À travers le Moyen-Orient, un schéma se dessine qui dépasse une simple succession d’affrontements isolés. Ce qui émerge s’apparente davantage à une doctrine en évolution, fondée sur l’usage d’une force écrasante où la destruction devient un outil de communication stratégique. Les développements récents suggèrent que les méthodes éprouvées à Gaza ne se limitent plus à ce territoire, mais se reflètent désormais dans d’autres zones, installant une dynamique régionale marquée par la dissuasion par la dévastation.

Cette approche ne surgit pas sans précédent. Elle s’inscrit dans une continuité historique de ruptures et de campagnes militaires, mais la phase actuelle témoigne d’une intensification notable. Les infrastructures civiles, les services publics et les conditions de vie quotidiennes subissent une pression constante, traduisant un changement dans les seuils d’intervention. L’effet cumulatif a contribué à redéfinir les perceptions internationales : ce qui suscitait autrefois une indignation généralisée tend désormais à être relativisé. Chaque nouveau théâtre est comparé non plus à des normes juridiques ou morales, mais à l’ampleur des destructions déjà observées.

Au cœur de cette doctrine se trouve un calcul clair : toute forme de résistance doit être confrontée à des conséquences d’une ampleur dissuasive. Cette logique dépasse les objectifs militaires immédiats pour viser une transformation plus large de l’environnement stratégique régional.
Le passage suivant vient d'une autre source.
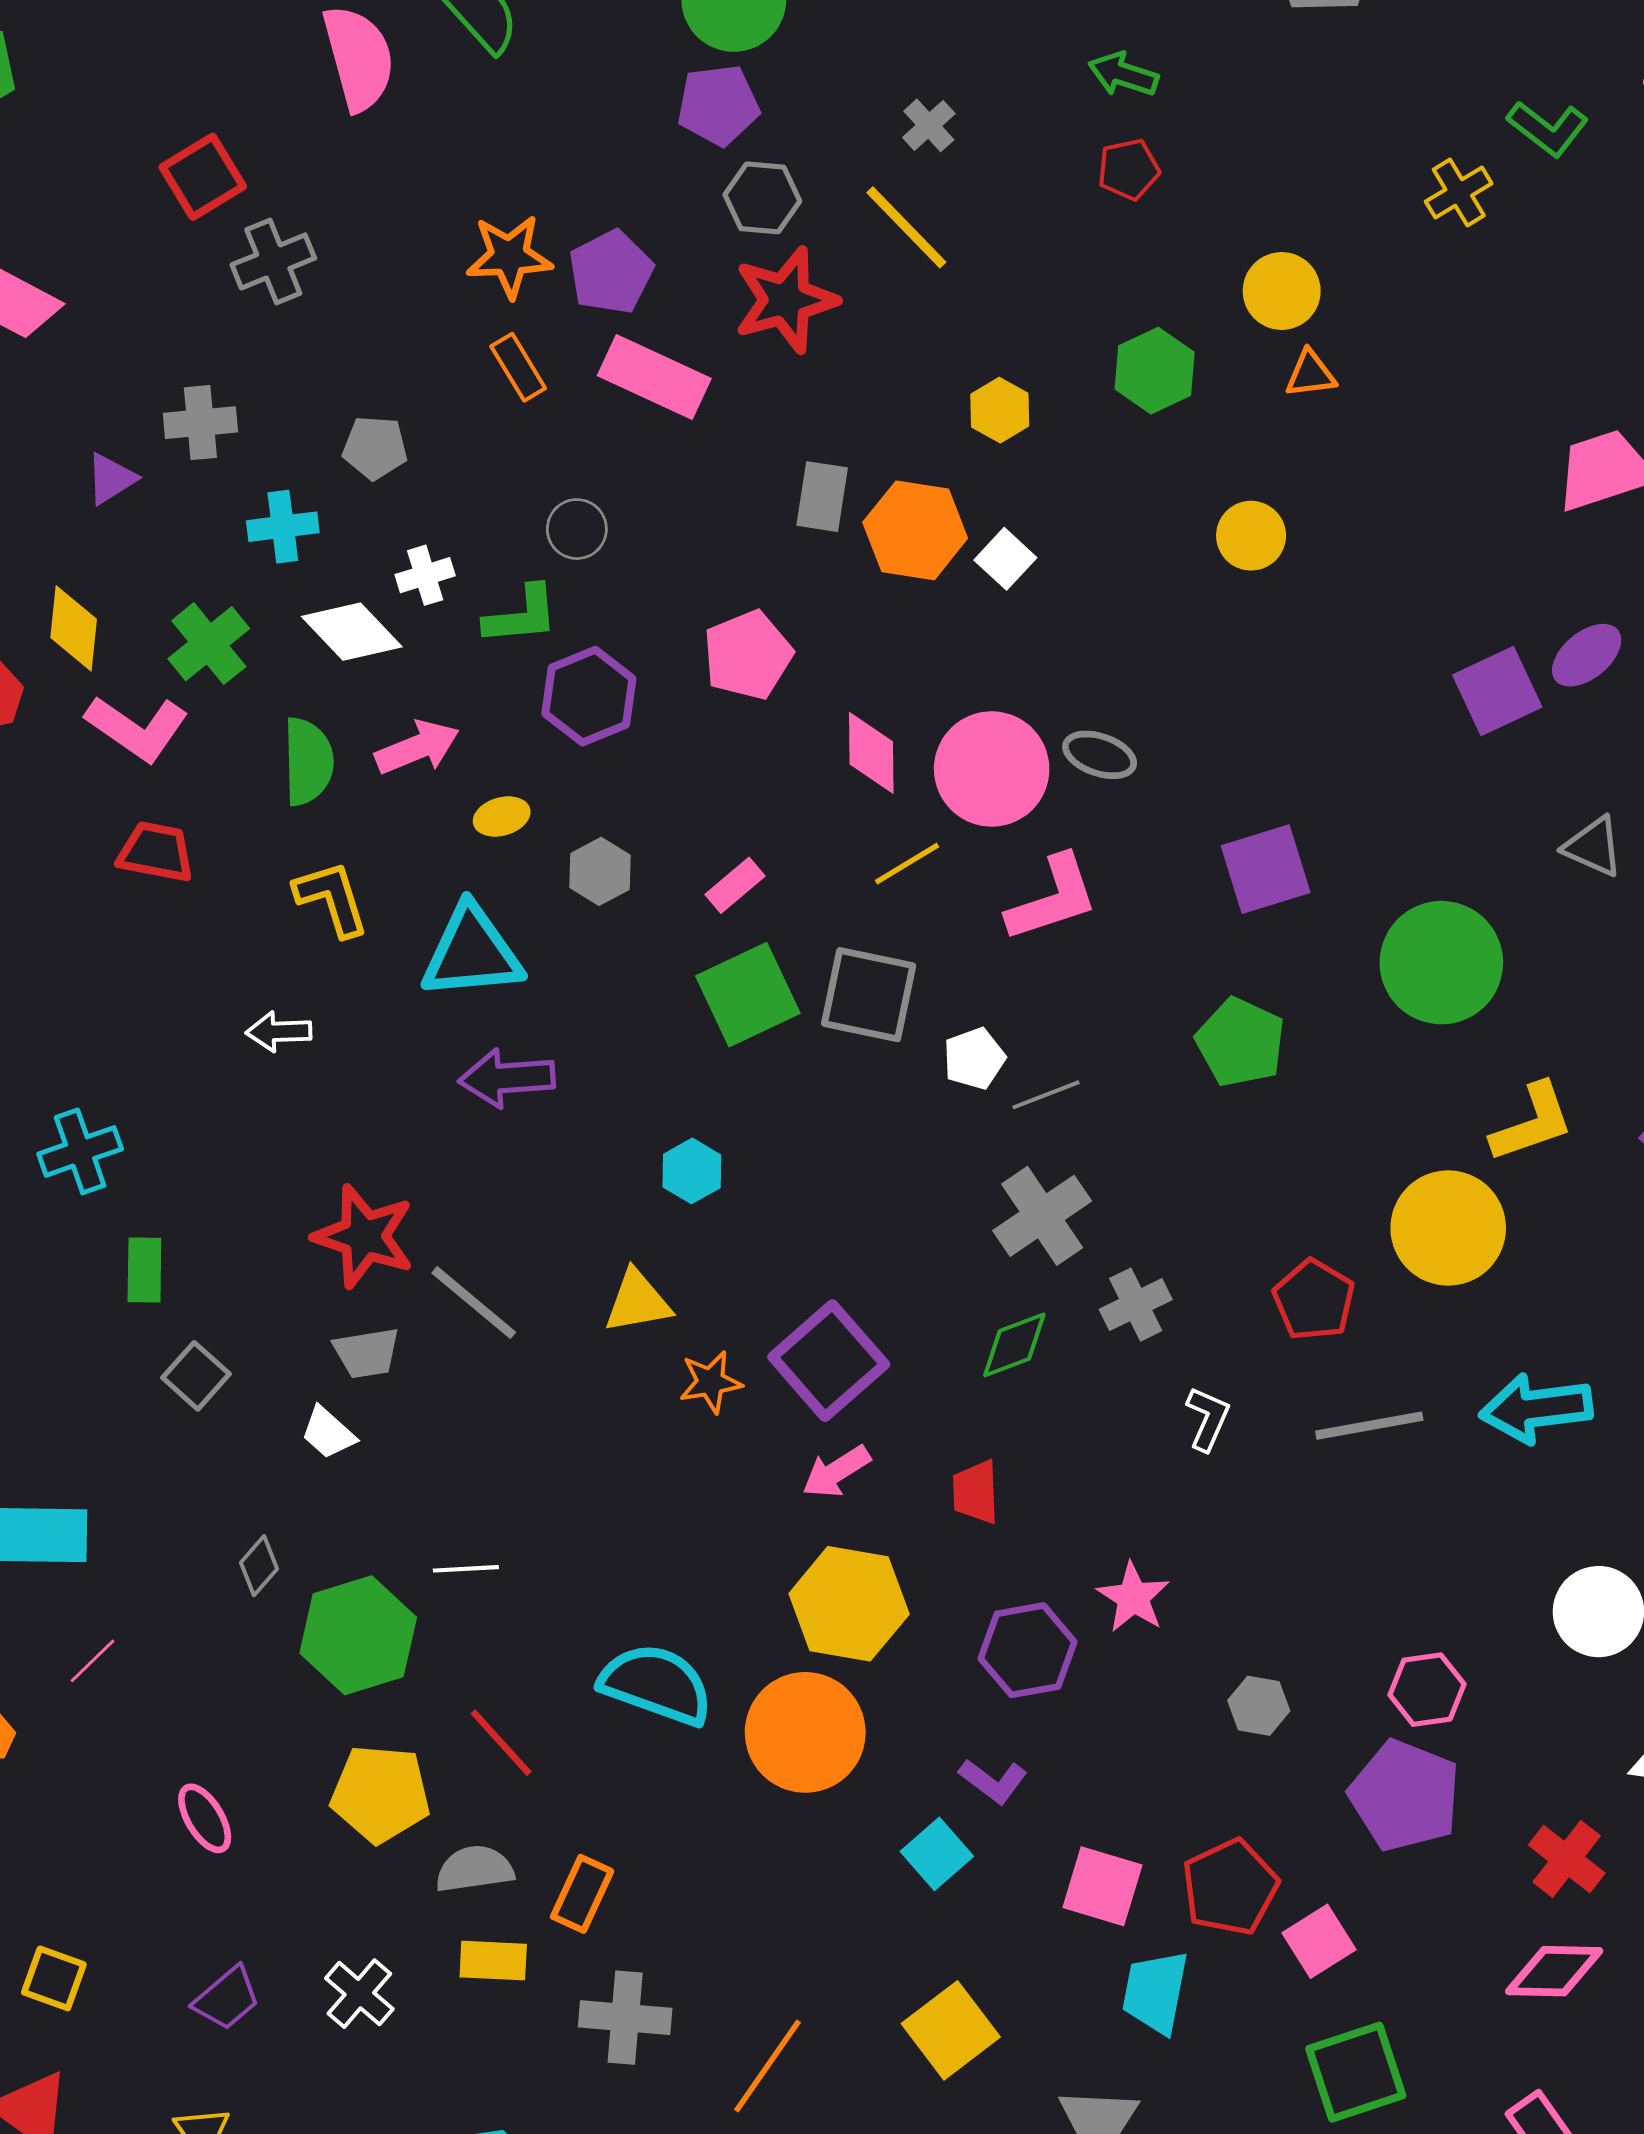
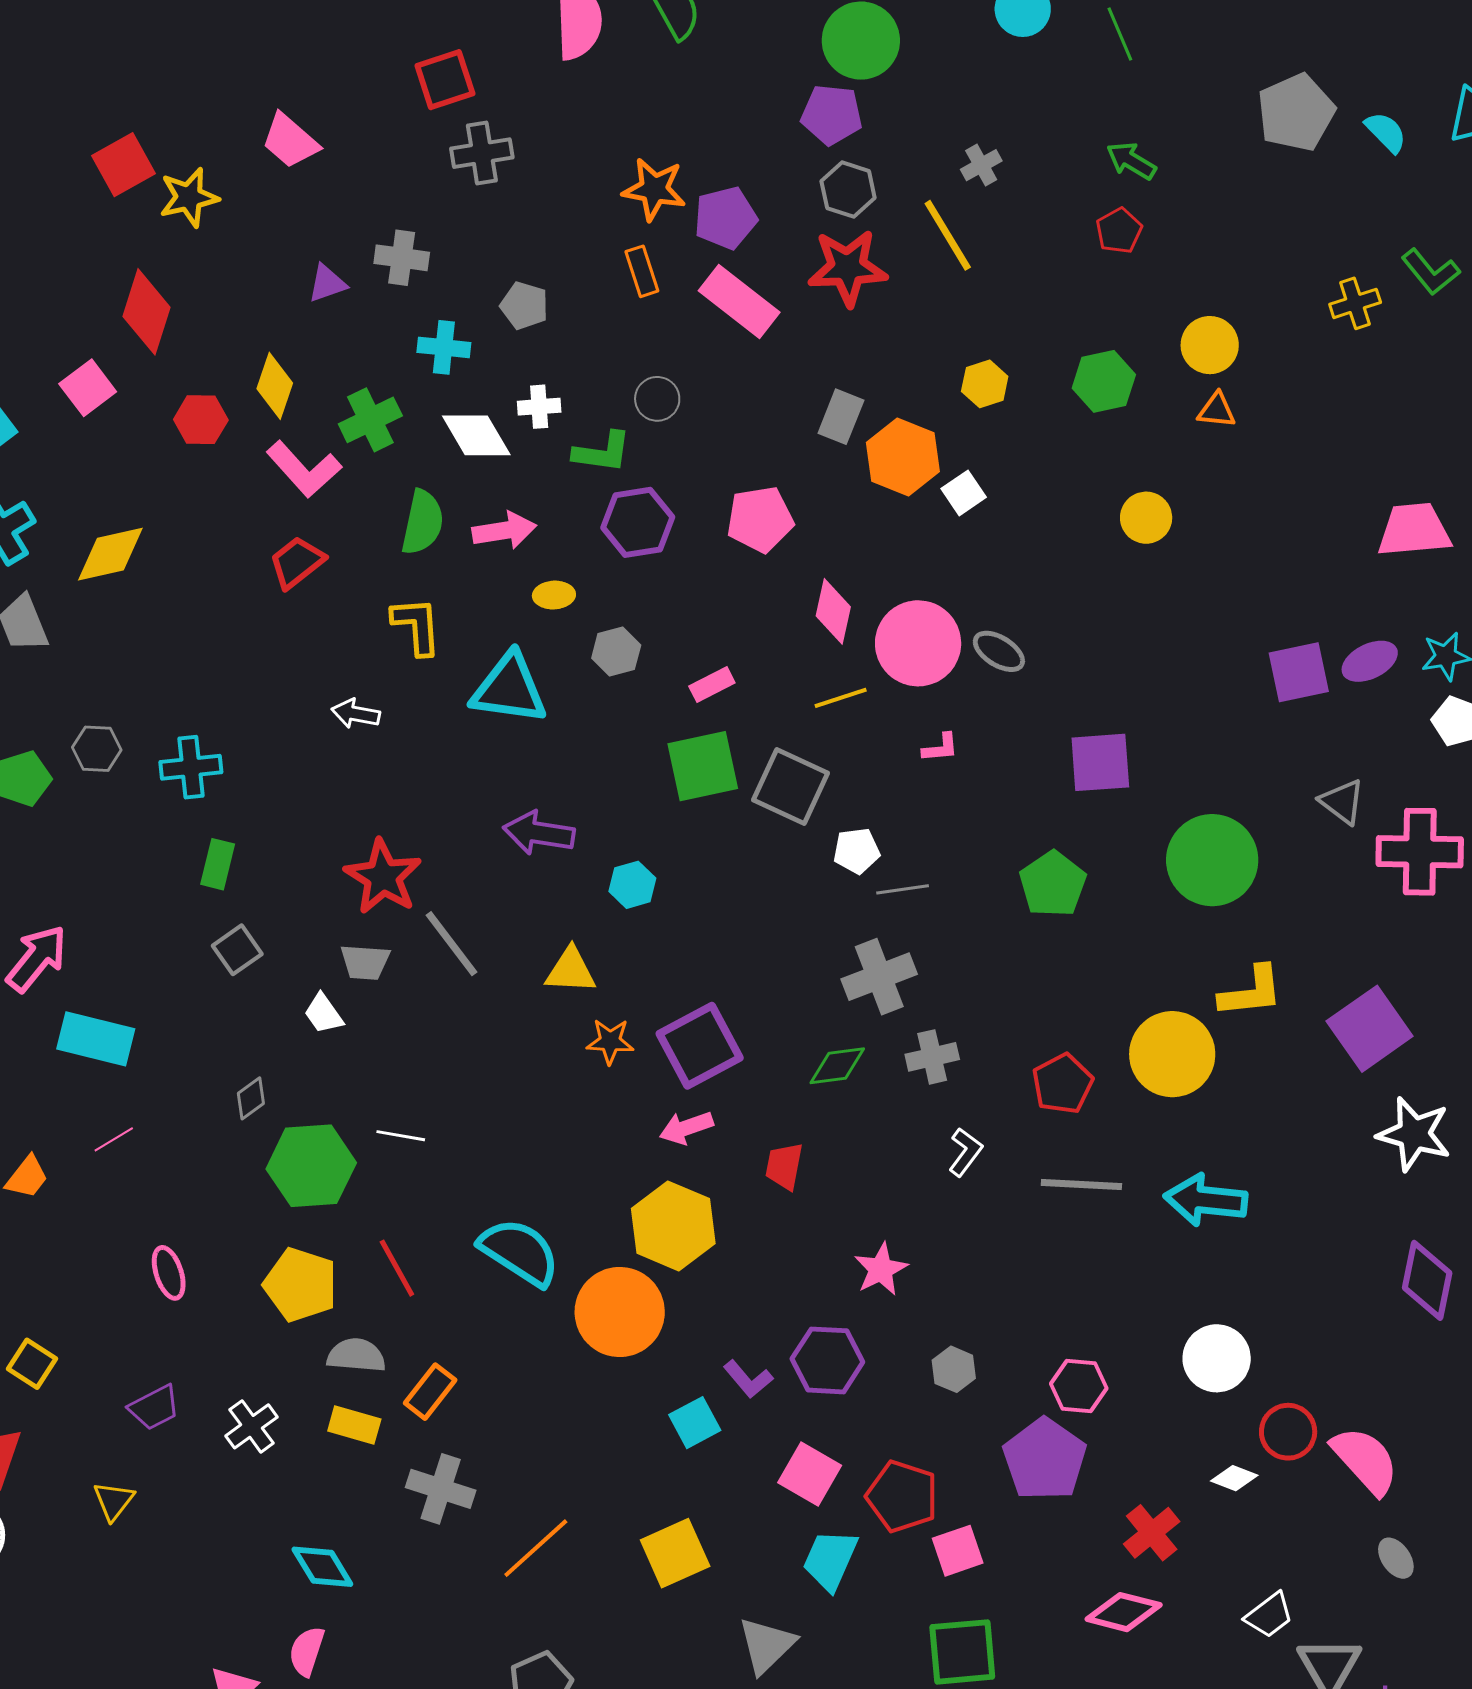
red pentagon: (1129, 169) -> (1119, 231), turned -30
red trapezoid: (156, 852) -> (297, 562), turned -62
pink L-shape: (1053, 898) -> (940, 748), size x0.5
purple arrow: (507, 1078) -> (539, 833), moved
purple hexagon: (1027, 1650) -> (827, 1360), moved
red pentagon: (1230, 1887) -> (902, 1496), turned 30

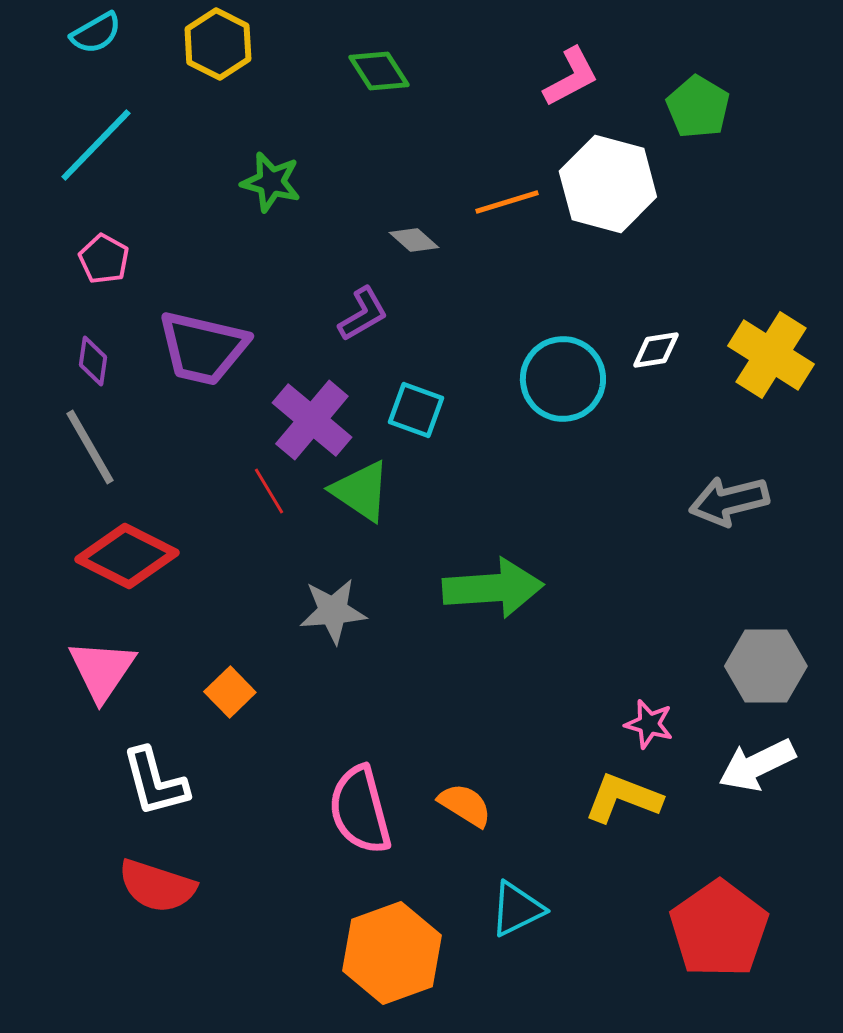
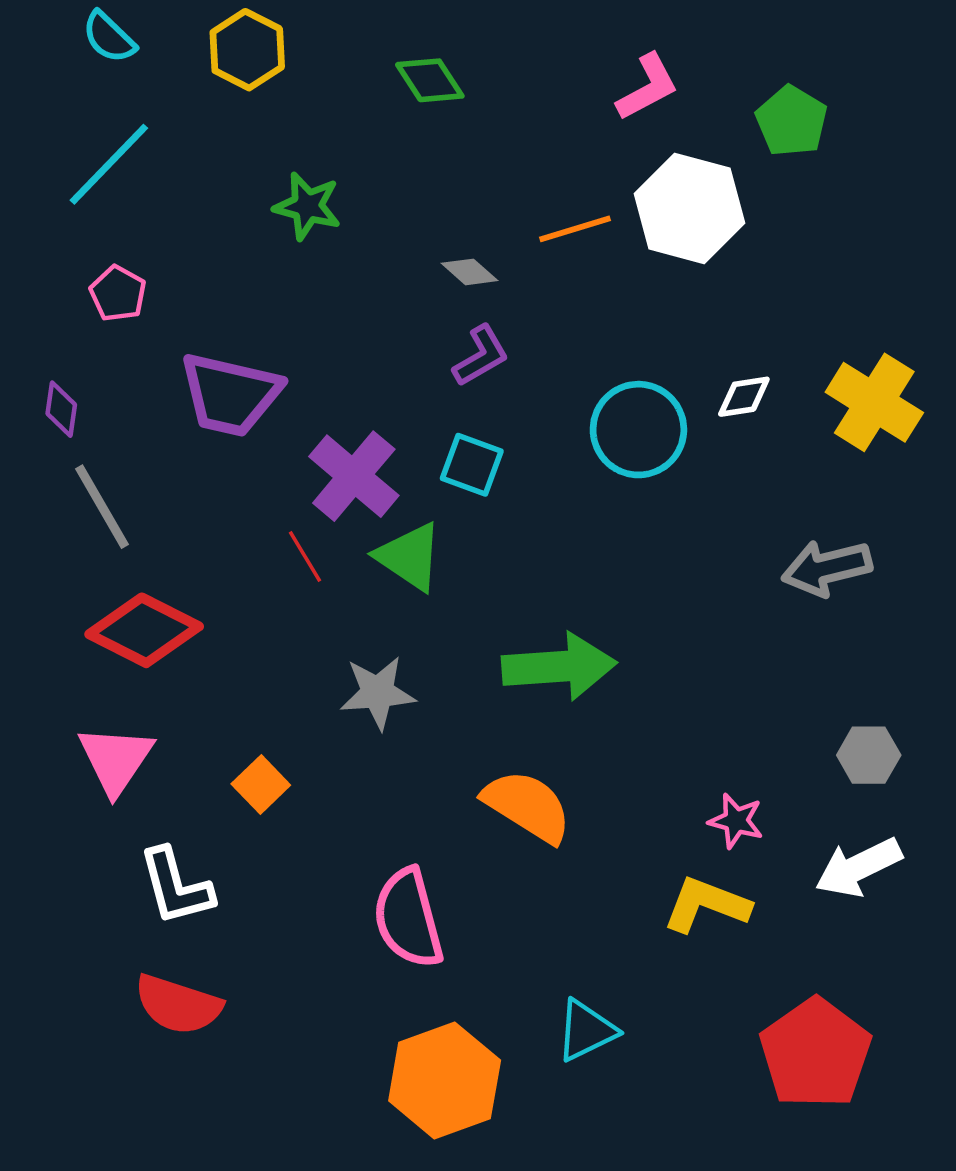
cyan semicircle: (96, 33) -> (109, 37), turned 74
purple L-shape: (363, 314) -> (481, 356), moved
purple diamond: (93, 361) -> (61, 409), moved
gray hexagon: (766, 666) -> (869, 755), size x0.7
orange semicircle: (465, 805) -> (527, 806), moved, size x1.5

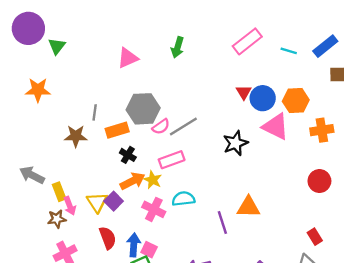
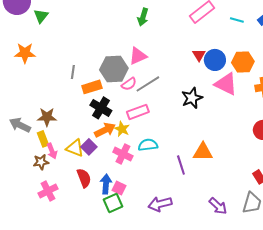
pink triangle: (128, 58) -> (138, 56), moved
brown star: (76, 136) -> (47, 117), moved
black cross: (128, 155) -> (101, 108), size x1.5
yellow triangle: (97, 202) -> (75, 148), turned -36

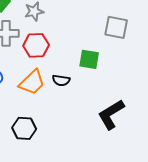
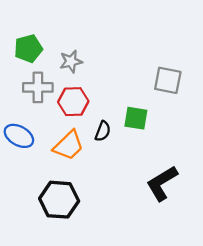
black semicircle: (61, 80) -> (103, 131), moved, turned -78
black hexagon: (24, 128) -> (59, 200), size x1.4

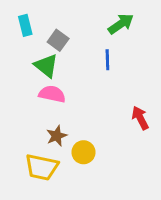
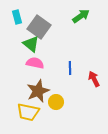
gray square: (58, 40) -> (39, 27), size x1.6
blue line: (107, 60) -> (70, 68), moved
brown star: (57, 136) -> (38, 91), size x1.6

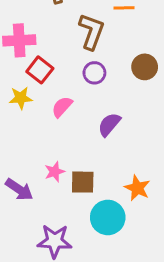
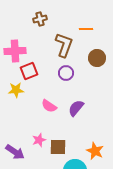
brown circle: (145, 67) -> (97, 58), moved
red square: (40, 70) -> (29, 71), turned 30
pink semicircle: (62, 107) -> (49, 106), moved, turned -98

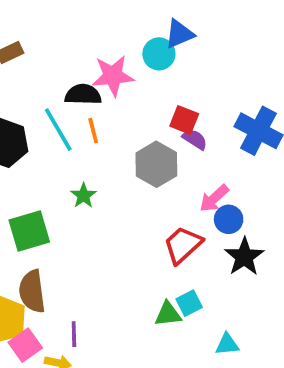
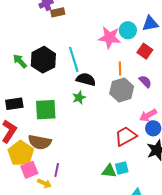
cyan circle: (159, 54) -> (128, 30), moved
black semicircle: (83, 95) -> (86, 79), moved
red square: (184, 120) -> (145, 51), moved
orange line: (93, 131) -> (120, 68), moved
brown semicircle: (32, 291) -> (40, 142), turned -85

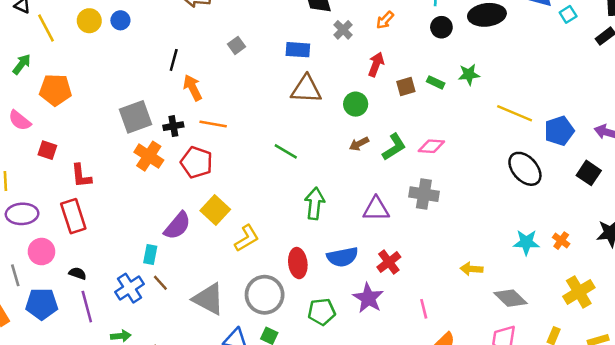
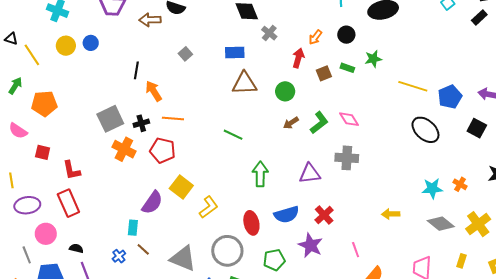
orange arrow: (385, 20) -> (315, 37), moved
black circle: (441, 27) -> (346, 35), moved
pink diamond: (431, 146) -> (349, 119), turned 60
blue cross: (129, 288) -> (119, 256), size x0.6
gray diamond: (511, 298) -> (441, 224), moved

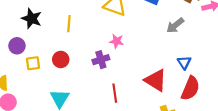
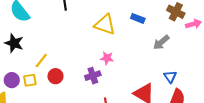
black star: (32, 18) -> (14, 43), moved
yellow line: (69, 24) -> (41, 60), moved, turned 35
purple circle: (17, 46) -> (12, 80), moved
Elle marque un passage de politiques de gestion des tensions à des stratégies cherchant des résultats décisifs, souvent irréversibles. Les dynamiques politiques internes semblent également alimenter cette orientation, renforçant des positions de plus en plus radicales.

Les implications régionales sont majeures. De nombreuses inquiétudes émergent quant à la possibilité que le modèle appliqué à Gaza soit reproduit ailleurs, notamment dans des zones densément peuplées. Au sud du Liban, par exemple, la crainte persiste de voir des villes entières exposées à des niveaux de destruction similaires, transformant durablement leur tissu social et urbain. Ces évolutions traduisent des objectifs qui dépassent le cadre militaire immédiat, touchant aux équilibres territoriaux et à la recomposition des rapports de force dans la région.

En définitive, la situation ne peut être réduite à des enjeux sécuritaires. Elle s’inscrit dans des récits historiques et des dynamiques idéologiques plus profondes, qui façonnent à la fois les politiques et les perceptions. La trajectoire actuelle révèle une lutte élargie autour de l’espace, de l’identité et du pouvoir, où les populations civiles en paient le prix le plus lourd, tandis que les limites de l’acceptable continuent de se déplacer sous l’effet des précédents.